The key thing is to put in place intelligent links between the manufacturing facilities and the IT systems. Today, if a product is changed, the first step is to rearrange the production line. Only then is the IT system reconfigured. What’s more, the details of each machine that belongs on the line have to be entered manually into a computer. This work is tedious and error-prone, involving as it does a multitude of cryptic alphanumeric combinations. “And the trouble is, you only notice any mistakes when the line is back up and running,” says Dr. Olaf Sauer, division director at the IOSB. Thankfully, the research scientist and his team have managed to come up with a more elegant approach: Now employees can simply plug in a data cable and that’s that. The magic words are “plug and work”.

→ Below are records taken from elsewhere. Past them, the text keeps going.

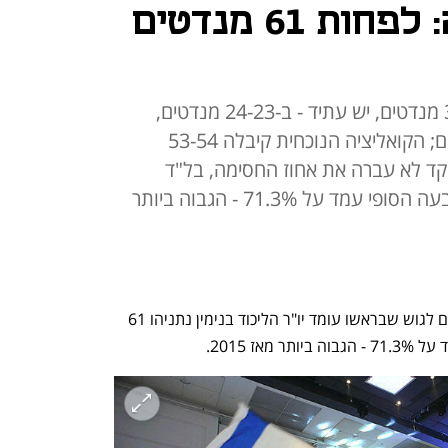
מדגמי הטלוויזיה: לפחות 61 מנדטים
לפי המדגמים הליכוד זכה ב-31-30 מנדטים, יש עתיד - ב-24-23 מנדטים,
והציונות הדתית - ב-14-15 מנדטים; הקואליציה הנוכחית קיבלה 53-54
שקד לא עברה את אחוז החסימה, בל"ד
מתקרבת אליו מלמטה; אחוז ההצבעה הסופי עמד על 71.3% - הגבוה ביותר
מדגמי הטלוויזיה שפורסמו הערב (ג') חוזים לגוש שבראשו עומד יו"ר הליכוד בנימין נתניהו 61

Home computing underwent a similar development. In the past, you had to install the appropriate driver before you could connect a peripheral device. Nowadays, all you need to do is plug in a USB cable. The new device uses this to communicate with the PC and to identify itself. This is effectively the approach that is set to be taken in modern factories, even if things there are a little more complex. For instance, a factory will often have many different kinds of machine built by many different companies. And the sector is nowhere near having standardized software – or even a standard software language. So the researchers have invented and patented a digital translator to take the various digital device descriptions and convert them into a standard machine language called Computer Aided Engineering Exchange (CAEX). This information is then sent to a special data storage system, which is also being patented by the Institute. “Together, these two components are enough to make a simple USB-type solution feasible,” says Sauer. “Once the data have started to flow, the computer can design a process control plan for the new production line unaided.” The IT specialists have proved that the procedure works by putting together a miniature model facility comprising four components: a conveyor belt, a turntable, a testing device, and a further conveyor belt. Work has already started on an initial real-world application.